(Data extracted from a collection)
..........

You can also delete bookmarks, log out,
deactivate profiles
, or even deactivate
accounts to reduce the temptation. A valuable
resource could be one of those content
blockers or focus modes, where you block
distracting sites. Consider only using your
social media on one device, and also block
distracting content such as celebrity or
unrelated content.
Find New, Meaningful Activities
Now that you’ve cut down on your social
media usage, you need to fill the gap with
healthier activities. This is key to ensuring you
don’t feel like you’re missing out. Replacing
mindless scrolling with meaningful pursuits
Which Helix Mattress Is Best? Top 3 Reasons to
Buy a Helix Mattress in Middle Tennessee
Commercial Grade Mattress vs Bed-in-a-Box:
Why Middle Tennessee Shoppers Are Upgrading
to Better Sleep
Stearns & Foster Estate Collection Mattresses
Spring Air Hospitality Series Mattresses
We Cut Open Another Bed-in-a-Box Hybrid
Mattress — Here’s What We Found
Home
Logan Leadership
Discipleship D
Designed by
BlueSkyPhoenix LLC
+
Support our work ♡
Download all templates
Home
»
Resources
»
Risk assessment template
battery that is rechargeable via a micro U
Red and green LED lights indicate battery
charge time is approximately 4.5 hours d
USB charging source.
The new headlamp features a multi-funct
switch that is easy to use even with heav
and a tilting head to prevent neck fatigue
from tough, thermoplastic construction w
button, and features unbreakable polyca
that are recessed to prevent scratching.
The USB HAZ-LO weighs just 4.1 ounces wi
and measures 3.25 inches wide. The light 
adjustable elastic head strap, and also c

..........

• [WHAT NEEDS TO BE DONE] Every record above must be repeated word for word.

• [WORKED SOLUTION]
You can also delete bookmarks, log out,
deactivate profiles
, or even deactivate
accounts to reduce the temptation. A valuable
resource could be one of those content
blockers or focus modes, where you block
distracting sites. Consider only using your
social media on one device, and also block
distracting content such as celebrity or
unrelated content.
Find New, Meaningful Activities
Now that you’ve cut down on your social
media usage, you need to fill the gap with
healthier activities. This is key to ensuring you
don’t feel like you’re missing out. Replacing
mindless scrolling with meaningful pursuits
Which Helix Mattress Is Best? Top 3 Reasons to
Buy a Helix Mattress in Middle Tennessee
Commercial Grade Mattress vs Bed-in-a-Box:
Why Middle Tennessee Shoppers Are Upgrading
to Better Sleep
Stearns & Foster Estate Collection Mattresses
Spring Air Hospitality Series Mattresses
We Cut Open Another Bed-in-a-Box Hybrid
Mattress — Here’s What We Found
Home
Logan Leadership
Discipleship D
Designed by
BlueSkyPhoenix LLC
+
Support our work ♡
Download all templates
Home
»
Resources
»
Risk assessment template
battery that is rechargeable via a micro U
Red and green LED lights indicate battery
charge time is approximately 4.5 hours d
USB charging source.
The new headlamp features a multi-funct
switch that is easy to use even with heav
and a tilting head to prevent neck fatigue
from tough, thermoplastic construction w
button, and features unbreakable polyca
that are recessed to prevent scratching.
The USB HAZ-LO weighs just 4.1 ounces wi
and measures 3.25 inches wide. The light 
adjustable elastic head strap, and also c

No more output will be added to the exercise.